>>>
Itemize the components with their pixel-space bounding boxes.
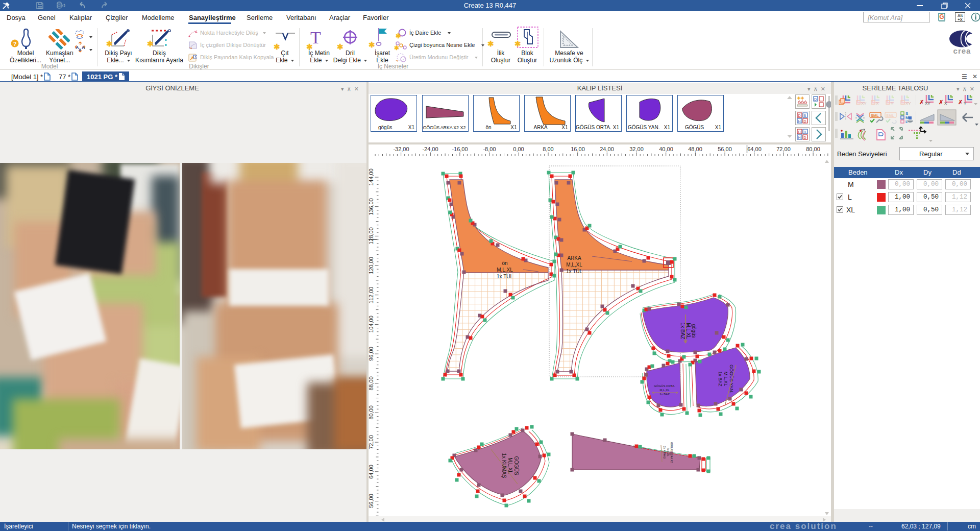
svg-text:-32,00: -32,00 [393, 146, 409, 152]
svg-text:GÖGÜS: GÖGÜS [513, 456, 519, 475]
svg-text:1x TÜL: 1x TÜL [566, 269, 582, 274]
svg-text:0,00: 0,00 [513, 146, 524, 152]
svg-text:X: X [876, 101, 879, 106]
svg-text:1x BAZ: 1x BAZ [718, 371, 723, 387]
svg-text:96,00: 96,00 [369, 347, 374, 361]
svg-text:M,L,XL: M,L,XL [723, 372, 728, 387]
svg-text:80,00: 80,00 [369, 405, 374, 420]
svg-text:Y: Y [891, 101, 894, 106]
svg-text:8,00: 8,00 [543, 146, 553, 152]
svg-text:✗: ✗ [939, 99, 943, 105]
svg-text:D: D [804, 119, 806, 123]
svg-text:32,00: 32,00 [629, 146, 644, 152]
svg-text:XY: XY [905, 101, 911, 106]
svg-text:✚✚: ✚✚ [797, 96, 804, 101]
svg-text:✱: ✱ [396, 32, 401, 39]
svg-text:-24,00: -24,00 [422, 146, 438, 152]
svg-text:64,00: 64,00 [747, 146, 762, 152]
svg-text:H: H [798, 136, 801, 139]
svg-text:XY: XY [861, 101, 867, 106]
svg-text:56,00: 56,00 [369, 494, 374, 508]
svg-text:56,00: 56,00 [718, 146, 732, 152]
svg-text:L: L [905, 119, 908, 124]
svg-text:136,00: 136,00 [369, 198, 374, 215]
svg-text:2x KUMAŞ: 2x KUMAŞ [663, 446, 666, 459]
svg-text:144,00: 144,00 [369, 168, 374, 186]
svg-text:40,00: 40,00 [659, 146, 673, 152]
svg-text:ARKA: ARKA [567, 255, 581, 261]
svg-text:-16,00: -16,00 [452, 146, 468, 152]
svg-text:16,00: 16,00 [571, 146, 585, 152]
svg-text:104,00: 104,00 [369, 316, 374, 333]
svg-text:GÖGÜS ORTA.: GÖGÜS ORTA. [654, 384, 675, 388]
svg-text:1x TÜL: 1x TÜL [497, 274, 513, 279]
svg-text:✗: ✗ [958, 99, 963, 105]
svg-text:88,00: 88,00 [369, 376, 374, 391]
svg-text:1x BAZ: 1x BAZ [659, 393, 670, 396]
svg-text:1x KUMAŞ: 1x KUMAŞ [501, 453, 507, 478]
svg-text:H: H [798, 119, 801, 123]
svg-text:D: D [804, 136, 806, 139]
svg-text:B: B [804, 130, 806, 134]
svg-text:64,00: 64,00 [369, 465, 374, 479]
svg-text:X: X [944, 101, 947, 106]
svg-text:48,00: 48,00 [688, 146, 702, 152]
svg-text:✗: ✗ [919, 99, 924, 105]
svg-text:G: G [939, 13, 944, 20]
svg-text:120,00: 120,00 [369, 257, 374, 274]
svg-text:72,00: 72,00 [369, 435, 374, 449]
svg-text:crea: crea [953, 46, 971, 55]
svg-text:XY: XY [925, 101, 930, 106]
svg-text:128,00: 128,00 [369, 227, 374, 245]
svg-text:gögüs: gögüs [691, 324, 697, 337]
svg-text:D: D [814, 98, 817, 101]
svg-text:M,L,XL: M,L,XL [659, 389, 670, 392]
svg-text:A: A [82, 45, 85, 50]
svg-text:M,L,XL: M,L,XL [566, 262, 582, 268]
svg-text:1x BAZ: 1x BAZ [680, 323, 685, 340]
svg-text:SML: SML [886, 113, 894, 118]
svg-text:D: D [798, 130, 801, 134]
svg-text:80,00: 80,00 [806, 146, 820, 152]
svg-text:-8,00: -8,00 [483, 146, 496, 152]
svg-text:M,L,XL: M,L,XL [497, 267, 513, 273]
svg-text:M,L,XL: M,L,XL [667, 448, 670, 456]
svg-text:112,00: 112,00 [369, 287, 374, 304]
svg-text:ön: ön [502, 260, 507, 266]
svg-text:M,L,XL: M,L,XL [685, 323, 691, 339]
svg-text:72,00: 72,00 [776, 146, 791, 152]
svg-text:✱: ✱ [394, 44, 399, 51]
svg-text:Y: Y [964, 101, 967, 106]
svg-text:A: A [79, 48, 81, 52]
svg-text:?: ? [13, 41, 17, 47]
svg-text:SML: SML [871, 113, 879, 118]
svg-text:24,00: 24,00 [600, 146, 614, 152]
svg-text:B: B [804, 114, 806, 117]
svg-text:D: D [798, 114, 801, 117]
<<<
§ **WHAT YOU NEED TO DO**
Repeat, word for word, each of the records, omitting any image they hold.

§ **TASK RESULT**
Itemize the components with their pixel-space bounding boxes.
svg-text:-32,00: -32,00 [393, 146, 409, 152]
svg-text:GÖGÜS: GÖGÜS [513, 456, 519, 475]
svg-text:1x TÜL: 1x TÜL [566, 269, 582, 274]
svg-text:0,00: 0,00 [513, 146, 524, 152]
svg-text:X: X [876, 101, 879, 106]
svg-text:1x BAZ: 1x BAZ [718, 371, 723, 387]
svg-text:96,00: 96,00 [369, 347, 374, 361]
svg-text:M,L,XL: M,L,XL [723, 372, 728, 387]
svg-text:80,00: 80,00 [369, 405, 374, 420]
svg-text:Y: Y [891, 101, 894, 106]
svg-text:8,00: 8,00 [543, 146, 553, 152]
svg-text:✗: ✗ [939, 99, 943, 105]
svg-text:D: D [804, 119, 806, 123]
svg-text:32,00: 32,00 [629, 146, 644, 152]
svg-text:XY: XY [905, 101, 911, 106]
svg-text:✚✚: ✚✚ [797, 96, 804, 101]
svg-text:✱: ✱ [396, 32, 401, 39]
svg-text:-24,00: -24,00 [422, 146, 438, 152]
svg-text:64,00: 64,00 [747, 146, 762, 152]
svg-text:H: H [798, 136, 801, 139]
svg-text:XY: XY [861, 101, 867, 106]
svg-text:56,00: 56,00 [369, 494, 374, 508]
svg-text:56,00: 56,00 [718, 146, 732, 152]
svg-text:L: L [905, 119, 908, 124]
svg-text:136,00: 136,00 [369, 198, 374, 215]
svg-text:2x KUMAŞ: 2x KUMAŞ [663, 446, 666, 459]
svg-text:144,00: 144,00 [369, 168, 374, 186]
svg-text:40,00: 40,00 [659, 146, 673, 152]
svg-text:ARKA: ARKA [567, 255, 581, 261]
svg-text:-16,00: -16,00 [452, 146, 468, 152]
svg-text:16,00: 16,00 [571, 146, 585, 152]
svg-text:104,00: 104,00 [369, 316, 374, 333]
svg-text:GÖGÜS ORTA.: GÖGÜS ORTA. [654, 384, 675, 388]
svg-text:1x TÜL: 1x TÜL [497, 274, 513, 279]
svg-text:✗: ✗ [958, 99, 963, 105]
svg-text:88,00: 88,00 [369, 376, 374, 391]
svg-text:1x BAZ: 1x BAZ [659, 393, 670, 396]
svg-text:1x KUMAŞ: 1x KUMAŞ [501, 453, 507, 478]
svg-text:H: H [798, 119, 801, 123]
svg-text:D: D [804, 136, 806, 139]
svg-text:B: B [804, 130, 806, 134]
svg-text:64,00: 64,00 [369, 465, 374, 479]
svg-text:X: X [944, 101, 947, 106]
svg-text:48,00: 48,00 [688, 146, 702, 152]
svg-text:✗: ✗ [919, 99, 924, 105]
svg-text:G: G [939, 13, 944, 20]
svg-text:120,00: 120,00 [369, 257, 374, 274]
svg-text:72,00: 72,00 [369, 435, 374, 449]
svg-text:crea: crea [953, 46, 971, 55]
svg-text:XY: XY [925, 101, 930, 106]
svg-text:128,00: 128,00 [369, 227, 374, 245]
svg-text:gögüs: gögüs [691, 324, 697, 337]
svg-text:D: D [814, 98, 817, 101]
svg-text:M,L,XL: M,L,XL [659, 389, 670, 392]
svg-text:A: A [82, 45, 85, 50]
svg-text:M,L,XL: M,L,XL [566, 262, 582, 268]
svg-text:1x BAZ: 1x BAZ [680, 323, 685, 340]
svg-text:SML: SML [886, 113, 894, 118]
svg-text:D: D [798, 130, 801, 134]
svg-text:80,00: 80,00 [806, 146, 820, 152]
svg-text:-8,00: -8,00 [483, 146, 496, 152]
svg-text:M,L,XL: M,L,XL [497, 267, 513, 273]
svg-text:M,L,XL: M,L,XL [667, 448, 670, 456]
svg-text:112,00: 112,00 [369, 287, 374, 304]
svg-text:ön: ön [502, 260, 507, 266]
svg-text:M,L,XL: M,L,XL [685, 323, 691, 339]
svg-text:72,00: 72,00 [776, 146, 791, 152]
svg-text:✱: ✱ [394, 44, 399, 51]
svg-text:Y: Y [964, 101, 967, 106]
svg-text:A: A [79, 48, 81, 52]
svg-text:?: ? [13, 41, 17, 47]
svg-text:SML: SML [871, 113, 879, 118]
svg-text:24,00: 24,00 [600, 146, 614, 152]
svg-text:B: B [804, 114, 806, 117]
svg-text:D: D [798, 114, 801, 117]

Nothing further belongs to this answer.